Saturday, February 18, 2006
By Jan Moller and Ed Anderson
BATON ROUGE -- The Legislature wrapped up a contentious 12-day special session Friday that produced a compromise bill to restructure southeast Louisiana's patchwork system of levee boards but failed to deliver on Gov. Kathleen Blanco's efforts to downsize New Orleans' government and to form a state trust to distribute federal housing aid.
Beyond the specifics of what passed, the session is likely to be remembered for the raw emotion it elicited as lawmakers confronted difficult issues tinged by race and parochialism.
Barry Erwin, president of the nonpartisan Council for a Better Louisiana, said the levee board consolidation ranks as the highlight of a session that will otherwise be remembered for bills that failed to pass. "We didn't accomplish what we came here to do, by and large. That's the bottom line," Erwin said.
He cited the failure of Blanco's housing trust legislation, which underwent many revisions before it died on the final day, and the failure to downsize city government in New Orleans, where seven elected assessors serve a city that has lost more than half its population since Hurricane Katrina. Most of the legislation failed to get out of committee.

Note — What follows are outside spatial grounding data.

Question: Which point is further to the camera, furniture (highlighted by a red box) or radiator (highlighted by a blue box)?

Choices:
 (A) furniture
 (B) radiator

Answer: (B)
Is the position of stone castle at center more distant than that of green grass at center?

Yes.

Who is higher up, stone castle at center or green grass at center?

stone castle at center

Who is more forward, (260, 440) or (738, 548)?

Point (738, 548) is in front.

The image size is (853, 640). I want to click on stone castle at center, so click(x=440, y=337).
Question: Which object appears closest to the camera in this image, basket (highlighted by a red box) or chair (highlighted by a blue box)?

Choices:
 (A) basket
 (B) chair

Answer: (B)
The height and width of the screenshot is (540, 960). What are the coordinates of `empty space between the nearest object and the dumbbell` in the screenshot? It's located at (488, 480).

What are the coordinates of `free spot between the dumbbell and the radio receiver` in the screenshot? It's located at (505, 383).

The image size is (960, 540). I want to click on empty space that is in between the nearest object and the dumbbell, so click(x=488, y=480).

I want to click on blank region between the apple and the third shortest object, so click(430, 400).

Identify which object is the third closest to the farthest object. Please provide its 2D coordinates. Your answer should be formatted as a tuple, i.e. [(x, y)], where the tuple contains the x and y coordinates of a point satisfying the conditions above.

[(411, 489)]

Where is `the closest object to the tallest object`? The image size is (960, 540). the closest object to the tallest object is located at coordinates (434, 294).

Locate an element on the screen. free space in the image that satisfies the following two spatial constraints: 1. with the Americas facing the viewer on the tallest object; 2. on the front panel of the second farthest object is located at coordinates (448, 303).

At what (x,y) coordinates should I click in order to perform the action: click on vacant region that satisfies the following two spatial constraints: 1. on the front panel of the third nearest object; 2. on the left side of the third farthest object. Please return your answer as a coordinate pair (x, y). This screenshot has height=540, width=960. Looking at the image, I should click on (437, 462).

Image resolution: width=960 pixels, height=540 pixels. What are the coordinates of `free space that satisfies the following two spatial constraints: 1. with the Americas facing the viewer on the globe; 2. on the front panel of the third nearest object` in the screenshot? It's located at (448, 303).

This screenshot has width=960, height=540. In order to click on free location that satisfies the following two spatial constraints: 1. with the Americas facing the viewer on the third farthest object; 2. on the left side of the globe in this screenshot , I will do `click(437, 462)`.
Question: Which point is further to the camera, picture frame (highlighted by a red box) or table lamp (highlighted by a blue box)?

Halfway through the session, several of Blanco's key initiatives appeared either dead or mortally wounded, and allies and opponents of the governor were both describing a sense of disarray in the Capitol.
Some powerful lawmakers in the House and Senate, including Blanco's hand-picked leaders, refused to go along with the single levee board, insisting that a separate governing authority be established for the West Bank. During the weekend, they won key victories on the Senate floor and in a House committee, prompting the bill's sponsor, Sen. Walter Boasso, R-Arabi, to pull the measure from consideration.
Several legislators complained publicly that Blanco and her staff weren't working hard enough to advance their agenda, a claim that a spokeswoman for the governor denied.
Things appeared to hit bottom late Monday afternoon, when members of the Legislative Black Caucus tried unsuccessfully to adjourn the session after the House rejected a bill by Rep. Jalila Jefferson-Bullock, D-New Orleans, to set up 10 satellite voting centers around the state for displaced New Orleans voters.
But some said the governor still has work to do if she wants to repair the bruised feelings among some legislators as the session drew to a close. "This session smelled of Edwin Edwards," said Rep. Pete Schneider, R-Slidell. "There was no leadership from the governor or her floor leaders."